* [Your objective]: Before copying, set the images aside; then transcribe every entry below exactly.

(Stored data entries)
/---

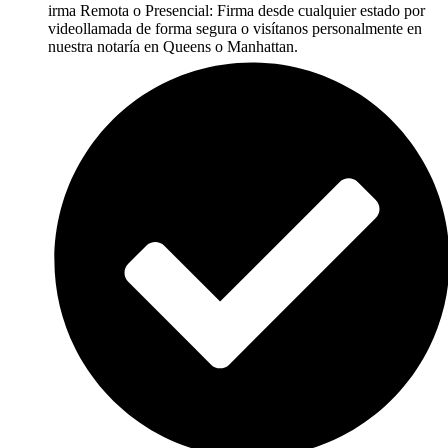
irma Remota o Presencial: Firma desde cualquier estado por
videollamada de forma segura o visítanos personalmente en
nuestra notaría en Queens o Manhattan.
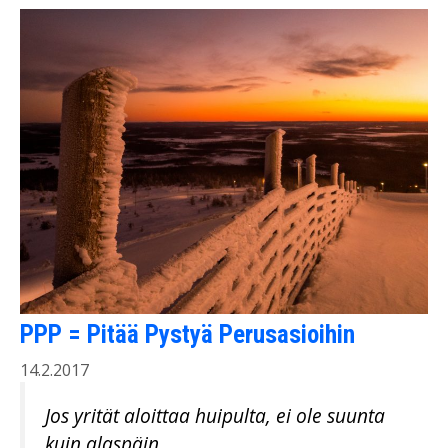
PPP = Pitää Pystyä Perusasioihin
14.2.2017
Jos yrität aloittaa huipulta, ei ole suunta
kuin alaspäin.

\---

* [Exercise response]:
irma Remota o Presencial: Firma desde cualquier estado por
videollamada de forma segura o visítanos personalmente en
nuestra notaría en Queens o Manhattan.
PPP = Pitää Pystyä Perusasioihin
14.2.2017
Jos yrität aloittaa huipulta, ei ole suunta
kuin alaspäin.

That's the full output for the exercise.